An Auckland Council decision to replace rates remission on privately-owned conservation land with a grants system is being challenged by the QEII National Trust (QEII), a charitable trust that works with landowners to protect natural heritage sites with covenants.
The trust believes that having to apply for a grant, rather than receiving automatic rates remission, may put people off setting aside land for covenants, which permanently protect the land. There are currently 131 registered open space covenants in Rodney, covering more than 3600 hectares.
QEII chief executive Mike Jebson said covenants offered more protection than a national park and landowners who used them to conserve their land deserved continued automatic rates remission, as they had effectively given away their use and development rights in the public interest.
“We’re really disappointed in this decision and we’re currently considering all options, including legal action,” he said.
Council’s financial policy manager, Andrew Duncan, said the changes had been brought in because rates remission policies had previously been uneven throughout Auckland, ranging from 100 per cent for QEII covenanted land in some areas, including Rodney, down to 10 per cent in others.

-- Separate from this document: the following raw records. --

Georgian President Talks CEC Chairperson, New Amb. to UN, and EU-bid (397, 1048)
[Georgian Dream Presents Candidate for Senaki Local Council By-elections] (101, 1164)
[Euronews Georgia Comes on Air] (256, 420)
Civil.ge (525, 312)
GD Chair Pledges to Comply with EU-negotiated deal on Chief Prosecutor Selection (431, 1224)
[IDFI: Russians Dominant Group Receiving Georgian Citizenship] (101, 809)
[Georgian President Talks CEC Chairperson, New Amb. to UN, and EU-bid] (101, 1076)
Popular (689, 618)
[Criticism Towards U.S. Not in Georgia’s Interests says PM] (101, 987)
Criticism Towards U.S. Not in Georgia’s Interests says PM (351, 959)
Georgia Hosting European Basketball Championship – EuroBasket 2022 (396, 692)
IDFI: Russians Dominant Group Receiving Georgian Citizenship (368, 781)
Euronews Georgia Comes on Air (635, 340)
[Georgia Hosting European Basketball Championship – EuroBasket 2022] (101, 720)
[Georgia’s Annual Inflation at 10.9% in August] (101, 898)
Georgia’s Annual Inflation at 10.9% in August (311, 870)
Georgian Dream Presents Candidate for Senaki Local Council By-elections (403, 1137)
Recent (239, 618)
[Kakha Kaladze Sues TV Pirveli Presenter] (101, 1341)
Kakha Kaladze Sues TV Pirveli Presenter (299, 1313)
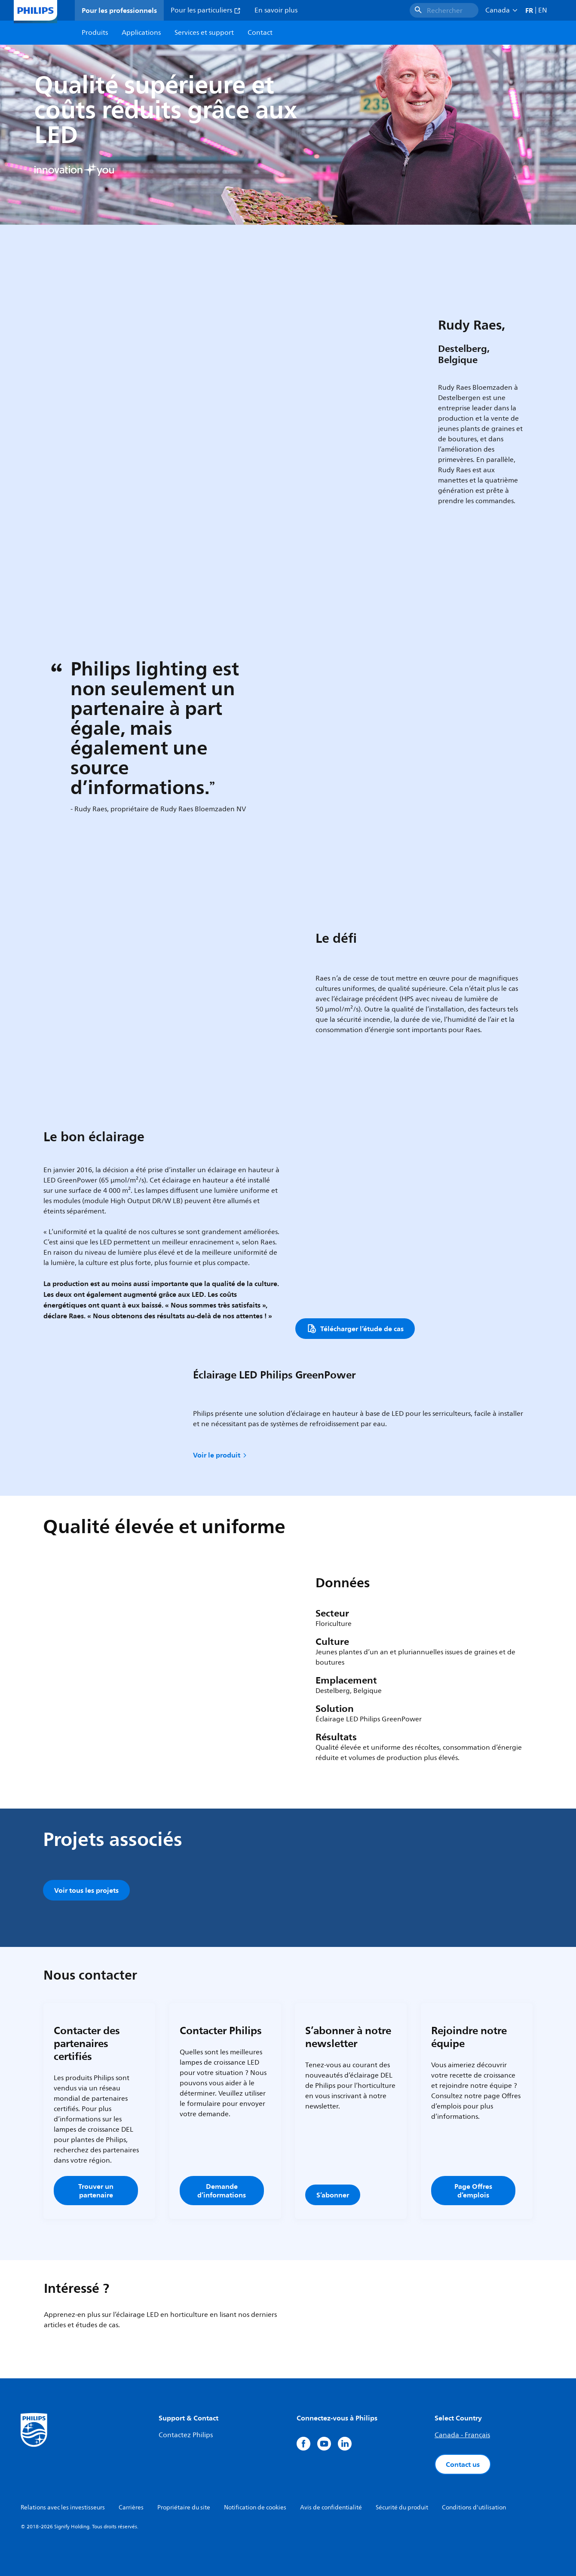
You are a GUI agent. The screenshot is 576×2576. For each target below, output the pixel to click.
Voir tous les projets (86, 1890)
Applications (141, 32)
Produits (95, 32)
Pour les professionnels (119, 10)
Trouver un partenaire (95, 2190)
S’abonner (332, 2195)
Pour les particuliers (206, 10)
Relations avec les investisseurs (63, 2507)
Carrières (131, 2507)
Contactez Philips (186, 2435)
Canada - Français (462, 2435)
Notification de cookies (255, 2507)
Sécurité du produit (402, 2507)
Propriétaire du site (183, 2507)
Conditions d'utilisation (474, 2507)
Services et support (204, 32)
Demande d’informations (221, 2190)
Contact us (463, 2464)
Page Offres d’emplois (473, 2190)
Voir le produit (220, 1455)
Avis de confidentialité (331, 2507)
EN (542, 10)
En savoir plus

He said all properties currently receiving a rates remission for natural heritage would continue to receive the same level of financial support for three years, in the form of a grant credited to their rate account. After that, a $200,000 regional grants scheme would come in to play, with Council officers pledging to work with QEII on options for its development.
However, Mike Jebson said that while the trust appreciated Council’s commitment to work with them, the best approach to encourage protection of private land was to give full rates remission on all QEII covenants, as well as targeted grants for habitat protection and conservation.

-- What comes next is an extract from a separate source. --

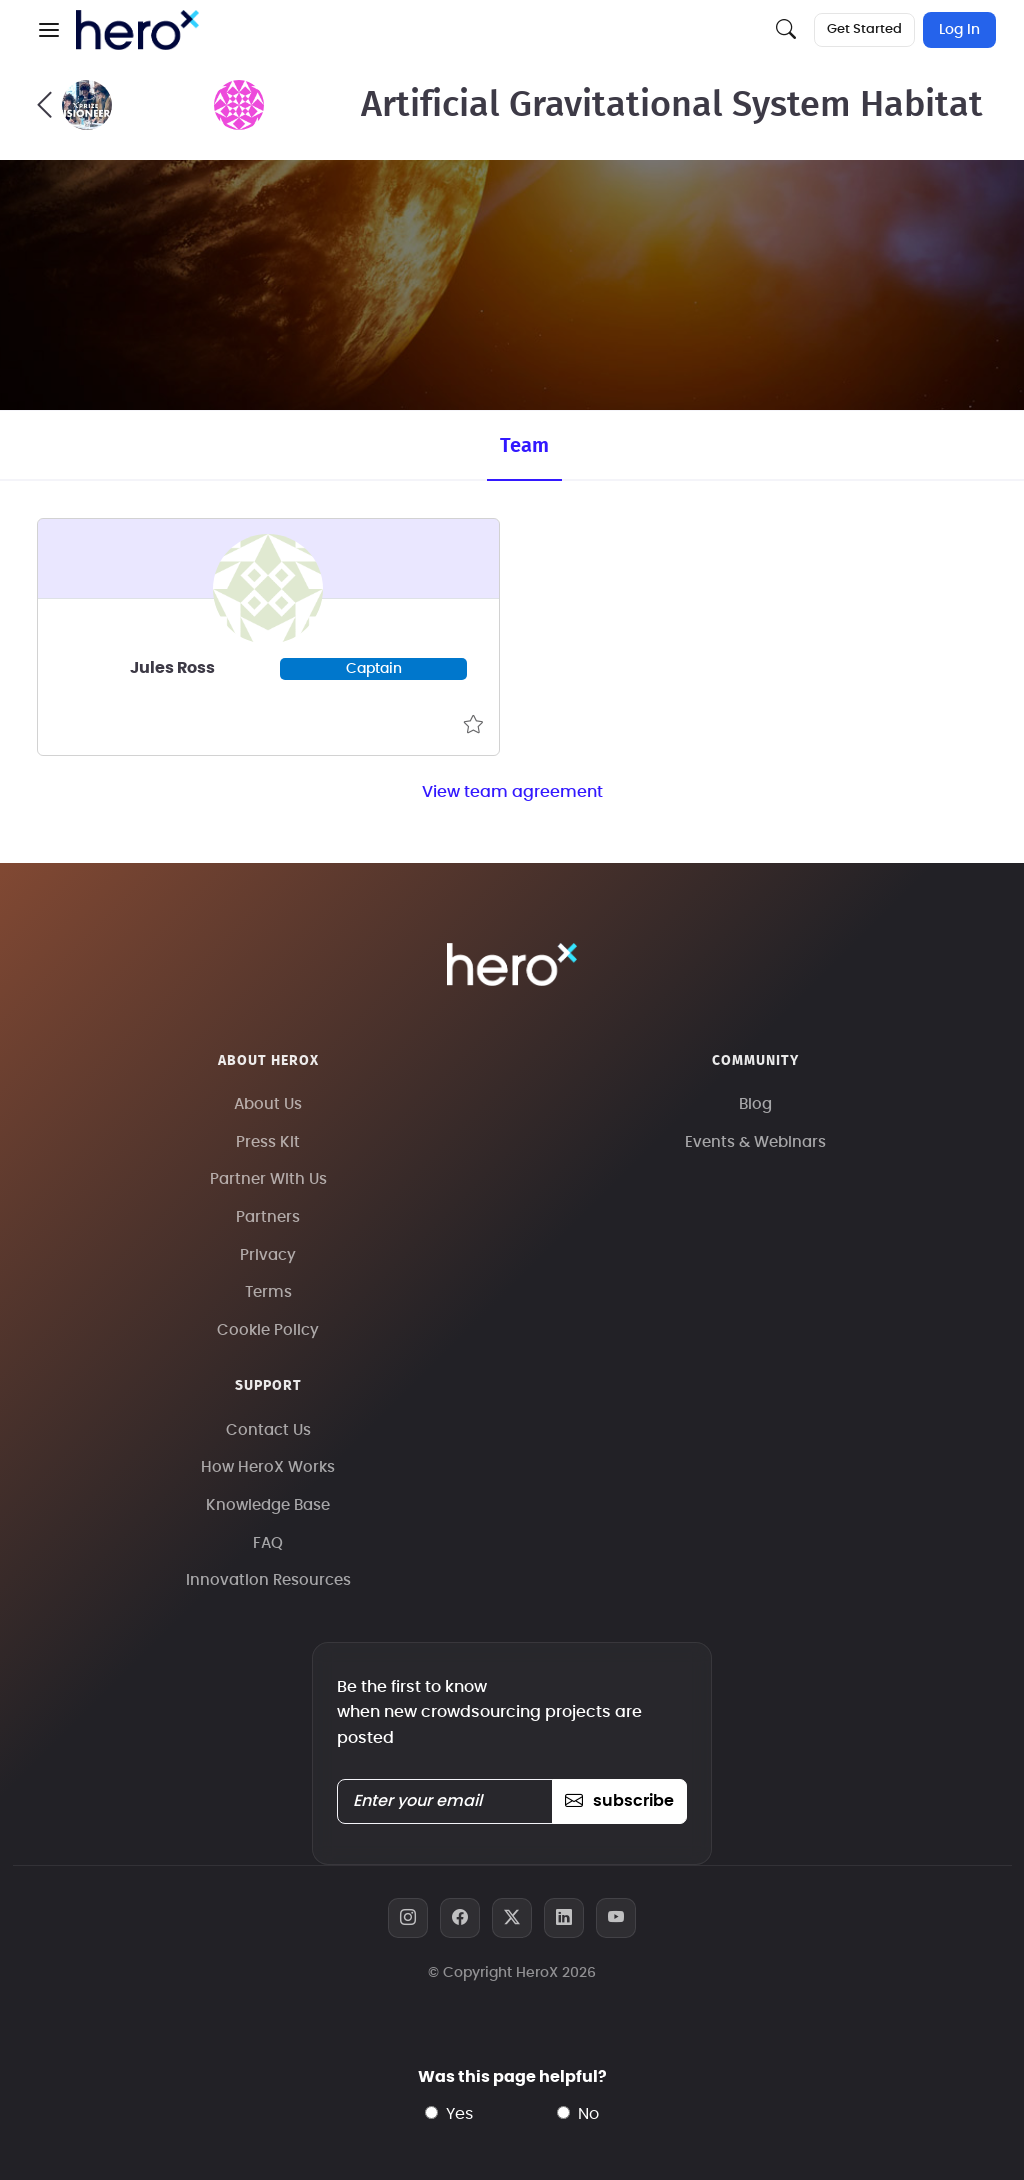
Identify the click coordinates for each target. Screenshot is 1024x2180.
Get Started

“We believe Auckland Council has incorrectly interpreted the law, as QEII covenanted land is automatically non-rateable under the Local Government (Rating) Act 2002, and the Council charging rates on land protected with the QEII National Trust is contrary to that Act,” he said. “We regret that
Council ignored the many submissions it received seeking that it maintain rates remission and extends it to all QEII covenanted areas in their region.”
Councillor Greg Sayers agreed, saying the options developed by Council should include both rates remission and grants or, at the very least, that full rates remission should be maintained.
“Landowners with covenants on their land make a significant contribution to conservation by protecting biodiversity and conservation, and Council should be acknowledging that,” he said.